At this point, its hard not to get excited! We were on our way.

After approximately 40 minutes of flying, we suddenly pulled a sharp left hand turn heading directly toward a mountain. Soon after, the flight attendant came by again – still hunched over – to inform us that the runway at Lukla was too wet to land – we were going back to Kathmandu. My knee jerk reaction was, “Are you serious!? They didn’t know this before we left?!” Then again I thought to myself, better safe than sorry!

Attempt number one to fly to Lukla was a failure. We were to try again the next day.

The next morning we got up extremely early hell bent on getting on the first flight to Lukla. Again, we had to go through the same check in process as the day before. This time, it wouldn’t go so smooth…this is where the trip plan got flipped, turned upside down.

As our guides were getting our flights and we sat and watched the luggage, Hannah left to go to the restroom. A few minutes went by and she didn’t return. Corey started to get worried and wondered if everything was ok. It wasn’t. Deven, our guide, came to get Corey, “Corey, come with me, Hannah cut her leg.” Off they went. A few minutes later, Deven came to get Chelsea and I, “Grab all of the stuff, we need to go to the hospital.” The severity of this ‘cut’ was written all over his face. We grabbed our bags and bypassed security on our way to the VIP room. The VIP room isn’t anything special. I suppose it had a door and that is special for the airport in Kathmandu. Even the bathrooms didn’t have doors. Otherwise, it was just a room. Hannah was laying on a table with her leg being help up as high as it would go. It was wrapped in gauze and there was dried blood everywhere. The ambulance showed up and all 5 of us piled into the ambulance. We were off to the hospital.

Hannah was brought in to emergency surgery to reattach the muscles in her lower leg and the nerves going to her foot. All went well. At least that is what they told us but who knows? We were in Nepal and ‘well’ there doesn’t necessarily mean ‘well’ here. As it turns out, she will make a full recovery but it will take some time. It was clear that Corey and Hannah’s trip was done.

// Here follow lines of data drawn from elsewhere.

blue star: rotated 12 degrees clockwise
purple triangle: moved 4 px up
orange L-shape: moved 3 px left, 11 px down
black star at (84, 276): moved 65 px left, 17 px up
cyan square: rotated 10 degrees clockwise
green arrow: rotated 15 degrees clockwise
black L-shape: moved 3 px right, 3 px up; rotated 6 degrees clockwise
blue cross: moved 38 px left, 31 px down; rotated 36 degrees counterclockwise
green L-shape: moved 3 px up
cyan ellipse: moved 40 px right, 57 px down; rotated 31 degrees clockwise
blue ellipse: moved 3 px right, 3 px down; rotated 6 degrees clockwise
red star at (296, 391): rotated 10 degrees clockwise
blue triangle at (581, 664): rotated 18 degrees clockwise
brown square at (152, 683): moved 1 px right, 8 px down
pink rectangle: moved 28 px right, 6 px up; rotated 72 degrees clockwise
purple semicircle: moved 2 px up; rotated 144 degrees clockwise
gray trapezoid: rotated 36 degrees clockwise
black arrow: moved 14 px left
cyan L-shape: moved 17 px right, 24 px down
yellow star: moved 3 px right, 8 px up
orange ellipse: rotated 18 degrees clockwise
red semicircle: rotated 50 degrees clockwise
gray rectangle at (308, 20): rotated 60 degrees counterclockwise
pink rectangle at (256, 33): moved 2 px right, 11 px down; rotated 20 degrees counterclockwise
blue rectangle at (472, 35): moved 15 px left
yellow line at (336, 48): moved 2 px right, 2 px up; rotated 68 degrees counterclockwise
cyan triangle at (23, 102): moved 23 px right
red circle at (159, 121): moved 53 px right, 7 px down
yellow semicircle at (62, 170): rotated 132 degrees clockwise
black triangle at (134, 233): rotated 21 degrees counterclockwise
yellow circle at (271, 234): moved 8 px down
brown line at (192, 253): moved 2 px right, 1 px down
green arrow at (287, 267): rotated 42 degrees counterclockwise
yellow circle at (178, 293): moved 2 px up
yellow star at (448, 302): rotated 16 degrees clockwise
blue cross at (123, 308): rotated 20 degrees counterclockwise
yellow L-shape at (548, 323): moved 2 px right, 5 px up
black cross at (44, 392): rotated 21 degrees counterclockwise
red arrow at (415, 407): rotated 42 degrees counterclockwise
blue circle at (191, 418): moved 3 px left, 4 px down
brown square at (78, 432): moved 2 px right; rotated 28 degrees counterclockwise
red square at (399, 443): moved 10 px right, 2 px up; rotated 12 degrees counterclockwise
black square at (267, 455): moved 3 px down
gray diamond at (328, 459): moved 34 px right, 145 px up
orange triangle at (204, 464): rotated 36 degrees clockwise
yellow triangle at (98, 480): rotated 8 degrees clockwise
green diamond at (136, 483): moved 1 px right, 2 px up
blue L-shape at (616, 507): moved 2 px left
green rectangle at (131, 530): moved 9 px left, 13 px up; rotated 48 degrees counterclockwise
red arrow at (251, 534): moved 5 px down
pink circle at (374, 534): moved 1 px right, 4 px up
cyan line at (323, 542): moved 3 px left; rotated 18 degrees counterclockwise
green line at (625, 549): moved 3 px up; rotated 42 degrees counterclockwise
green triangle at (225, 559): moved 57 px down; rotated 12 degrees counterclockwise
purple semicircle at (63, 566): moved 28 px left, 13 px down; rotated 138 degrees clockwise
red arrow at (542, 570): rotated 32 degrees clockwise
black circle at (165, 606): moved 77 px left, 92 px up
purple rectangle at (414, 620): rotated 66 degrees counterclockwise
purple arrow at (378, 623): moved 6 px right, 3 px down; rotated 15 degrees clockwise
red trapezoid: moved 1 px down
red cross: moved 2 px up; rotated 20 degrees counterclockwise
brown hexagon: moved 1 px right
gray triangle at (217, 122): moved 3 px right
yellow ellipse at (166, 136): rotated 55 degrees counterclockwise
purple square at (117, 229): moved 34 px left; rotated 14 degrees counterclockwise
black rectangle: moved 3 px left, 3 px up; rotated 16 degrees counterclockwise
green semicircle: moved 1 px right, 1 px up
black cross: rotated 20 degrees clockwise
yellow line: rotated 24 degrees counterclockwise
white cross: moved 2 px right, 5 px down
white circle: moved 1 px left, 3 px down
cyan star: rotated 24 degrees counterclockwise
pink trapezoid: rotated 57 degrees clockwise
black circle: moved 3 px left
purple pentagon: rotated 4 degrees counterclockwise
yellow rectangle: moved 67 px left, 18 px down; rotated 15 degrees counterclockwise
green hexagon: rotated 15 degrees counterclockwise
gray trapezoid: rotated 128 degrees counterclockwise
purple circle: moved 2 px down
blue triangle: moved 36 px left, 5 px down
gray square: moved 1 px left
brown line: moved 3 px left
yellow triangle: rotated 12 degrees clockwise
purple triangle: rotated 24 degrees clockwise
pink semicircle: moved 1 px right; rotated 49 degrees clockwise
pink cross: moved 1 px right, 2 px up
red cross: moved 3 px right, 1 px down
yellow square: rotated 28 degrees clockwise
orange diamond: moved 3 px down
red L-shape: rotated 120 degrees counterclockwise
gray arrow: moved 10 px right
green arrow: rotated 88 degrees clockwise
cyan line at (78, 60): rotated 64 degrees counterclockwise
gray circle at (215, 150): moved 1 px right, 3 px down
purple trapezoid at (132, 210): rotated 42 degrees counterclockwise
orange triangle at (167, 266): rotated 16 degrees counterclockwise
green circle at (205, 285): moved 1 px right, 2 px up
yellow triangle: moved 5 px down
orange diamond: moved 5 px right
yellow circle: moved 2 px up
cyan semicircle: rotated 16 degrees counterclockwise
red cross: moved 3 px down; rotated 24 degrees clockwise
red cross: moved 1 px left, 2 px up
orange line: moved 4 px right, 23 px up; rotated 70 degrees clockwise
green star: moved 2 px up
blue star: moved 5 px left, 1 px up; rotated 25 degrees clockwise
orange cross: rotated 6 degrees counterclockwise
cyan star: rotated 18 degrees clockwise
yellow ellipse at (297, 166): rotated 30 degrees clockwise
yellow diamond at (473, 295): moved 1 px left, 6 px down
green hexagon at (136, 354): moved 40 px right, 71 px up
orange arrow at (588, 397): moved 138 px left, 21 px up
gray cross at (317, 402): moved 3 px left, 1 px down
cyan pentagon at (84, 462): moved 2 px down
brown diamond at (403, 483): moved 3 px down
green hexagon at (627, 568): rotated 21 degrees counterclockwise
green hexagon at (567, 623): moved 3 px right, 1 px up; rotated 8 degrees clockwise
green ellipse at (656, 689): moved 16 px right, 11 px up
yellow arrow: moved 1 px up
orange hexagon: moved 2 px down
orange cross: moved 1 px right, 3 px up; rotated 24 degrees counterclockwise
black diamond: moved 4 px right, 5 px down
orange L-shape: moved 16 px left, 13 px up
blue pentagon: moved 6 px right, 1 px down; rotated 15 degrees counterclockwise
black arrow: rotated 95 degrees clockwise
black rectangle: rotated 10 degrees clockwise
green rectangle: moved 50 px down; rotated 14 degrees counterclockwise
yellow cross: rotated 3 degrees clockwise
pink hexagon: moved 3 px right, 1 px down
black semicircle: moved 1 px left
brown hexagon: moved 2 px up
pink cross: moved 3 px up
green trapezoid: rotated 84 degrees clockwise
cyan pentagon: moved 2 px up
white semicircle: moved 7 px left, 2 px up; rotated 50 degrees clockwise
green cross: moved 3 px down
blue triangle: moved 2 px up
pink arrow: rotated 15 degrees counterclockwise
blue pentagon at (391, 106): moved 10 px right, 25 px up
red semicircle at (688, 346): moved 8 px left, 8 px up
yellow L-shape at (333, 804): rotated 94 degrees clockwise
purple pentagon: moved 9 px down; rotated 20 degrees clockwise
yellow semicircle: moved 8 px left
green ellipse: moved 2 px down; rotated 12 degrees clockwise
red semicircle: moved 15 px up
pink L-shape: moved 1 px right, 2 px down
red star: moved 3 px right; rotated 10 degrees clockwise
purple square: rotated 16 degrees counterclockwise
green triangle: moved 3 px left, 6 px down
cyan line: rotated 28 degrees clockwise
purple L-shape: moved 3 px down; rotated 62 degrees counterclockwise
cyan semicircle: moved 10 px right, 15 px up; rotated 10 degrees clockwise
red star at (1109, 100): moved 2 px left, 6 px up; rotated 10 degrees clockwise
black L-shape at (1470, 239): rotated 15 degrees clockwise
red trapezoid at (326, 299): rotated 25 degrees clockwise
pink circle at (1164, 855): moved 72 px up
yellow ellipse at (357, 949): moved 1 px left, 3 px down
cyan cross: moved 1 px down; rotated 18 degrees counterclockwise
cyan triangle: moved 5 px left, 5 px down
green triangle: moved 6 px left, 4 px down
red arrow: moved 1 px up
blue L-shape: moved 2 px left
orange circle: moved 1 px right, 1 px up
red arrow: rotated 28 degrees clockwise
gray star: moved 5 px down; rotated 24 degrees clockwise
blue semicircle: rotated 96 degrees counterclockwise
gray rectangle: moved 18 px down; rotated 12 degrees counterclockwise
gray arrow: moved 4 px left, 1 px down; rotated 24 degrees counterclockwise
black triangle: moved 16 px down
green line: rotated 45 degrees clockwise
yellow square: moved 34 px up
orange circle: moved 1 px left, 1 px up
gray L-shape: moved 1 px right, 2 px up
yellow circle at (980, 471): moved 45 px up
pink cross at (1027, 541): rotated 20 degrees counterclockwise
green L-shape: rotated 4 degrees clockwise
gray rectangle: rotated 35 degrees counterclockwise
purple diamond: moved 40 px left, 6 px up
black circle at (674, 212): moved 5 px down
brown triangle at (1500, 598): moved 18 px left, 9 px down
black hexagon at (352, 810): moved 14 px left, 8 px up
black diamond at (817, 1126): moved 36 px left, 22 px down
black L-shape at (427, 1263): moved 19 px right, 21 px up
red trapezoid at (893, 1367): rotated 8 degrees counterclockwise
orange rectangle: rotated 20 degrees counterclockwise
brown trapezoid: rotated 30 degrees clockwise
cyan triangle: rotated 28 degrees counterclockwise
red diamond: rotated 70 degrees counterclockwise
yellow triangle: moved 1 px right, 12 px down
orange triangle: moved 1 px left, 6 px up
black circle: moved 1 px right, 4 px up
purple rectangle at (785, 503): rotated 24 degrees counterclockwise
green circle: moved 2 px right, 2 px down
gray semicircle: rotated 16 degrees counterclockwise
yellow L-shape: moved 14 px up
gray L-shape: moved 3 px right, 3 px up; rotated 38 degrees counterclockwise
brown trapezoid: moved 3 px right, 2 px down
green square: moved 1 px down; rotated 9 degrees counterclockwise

While we waited at the hospital, Chelsea and I made the decision that we were going to continue on with the trip since there wasn’t much we could do for Hannah if we went home. We chatted with Deven about the possibilities. We decided to cancel the climbing itinerary and keep this trip strictly as a trekking experience. Since Chelsea was there to experience and explore the culture and spirituality, keeping to a trekking itinerary would allow us more time to do so. We had 20 days to explore the Khumbu Valley and Everest region and no set itinerary. This was going to be awesome! There were only 2 of us left. We joked about how we were going to be good friends or absolutely hate each other by the end of the 20 days and understood that it probably wasn’t realistic to expect anything in between. I am happy to report we are good friends!